**Work request:** From the line containing "2026/06/09 13:00" to the last line of the records below, retype every line exactly and output nothing else.

Transcribed page contents
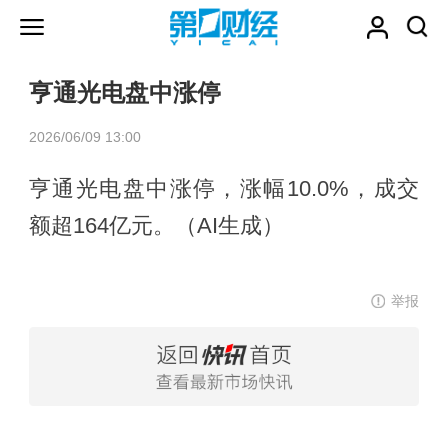
亨通光电盘中涨停
2026/06/09 13:00
亨通光电盘中涨停，涨幅10.0%，成交
额超164亿元。（AI生成）
举报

**Solved exercise:**
2026/06/09 13:00
亨通光电盘中涨停，涨幅10.0%，成交
额超164亿元。（AI生成）
举报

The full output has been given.